Health & Medical Allergies & Asthma

Food Allergies And Weight Gain

It may surprise many to know that food allergies can cause weight gain.
And allergies can do it in a couple of ways.
The first way is that food allergies often cause weight gain is that they can cause histamines in your bloodstream to increase.
Histamines are the substance that cause the allergic reactions in you body.
But, a little known side effect of histamines is that they make your capillaries more leaky.
This means that they can make the tissues of your body more absorbable.
Specifically, they can sometimes make you retain more water.
So, if after a series of food allergy attacks, you notice that you are becoming heavier, it may be because you are becoming waterlogged.
The excess water that your body is retaining will naturally cause your weight to go up.
Water retention can also lead to bloating.
So you may notice that you have more difficulty buttoning your pants than you did before.
The second way that food allergies can cause weight gain is that allergic reactions often cause substances called prostaglandins to be released.
Specifically something called prostaglandin E2 or PGE2.
The interesting thing about this compound is that it causes changes in your metabolism.
In particular, it slows your metabolism down.
What this means is that even though your eating habits have not changed, you may still be gaining weight.
The really bad thing about this is that the effect is progressive.
That is, the more food allergy attacks that you have, the more your body becomes resistant to insulin and the easier it becomes for it to hold onto the extra weight.
This is a really insidious way that a food allergy can cause weight gain.
So, if you are having weight gains due to your allergies, you can resolve the problem in one of three ways.
One is to cut back on the amount of calories that you are eating.
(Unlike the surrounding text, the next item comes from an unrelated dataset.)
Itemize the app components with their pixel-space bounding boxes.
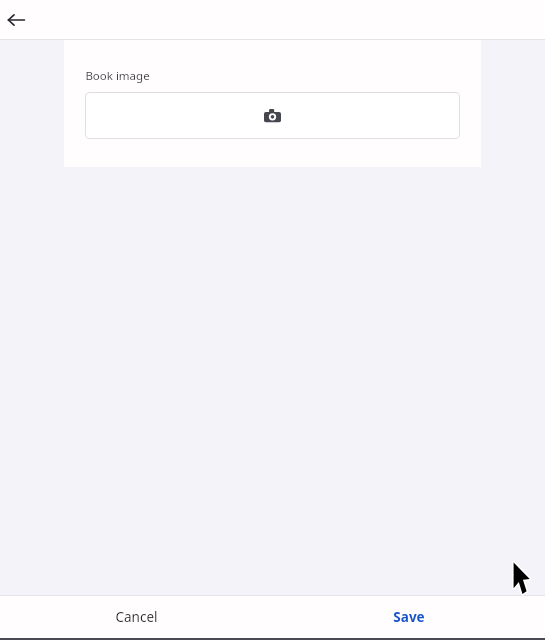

If you typically overeat, this is fine.
But, if you eat pretty much normal portions of foods, then cutting back on your calories will also cut back on your nutrients so it may not be a good idea.
Secondly, you can exercise more.
There is really no drawback to this solution.
A secondary benefit of exercising is that, if done regularly, it will improve your body's ability to metabolize glucose.
The third solution, and probably the best, is to find out what foods you are allergic to and change your diet accordingly.
Once you know your food allergies, a dietitian who specializes in food allergies can help you to come up with the perfect diet plan for yourself.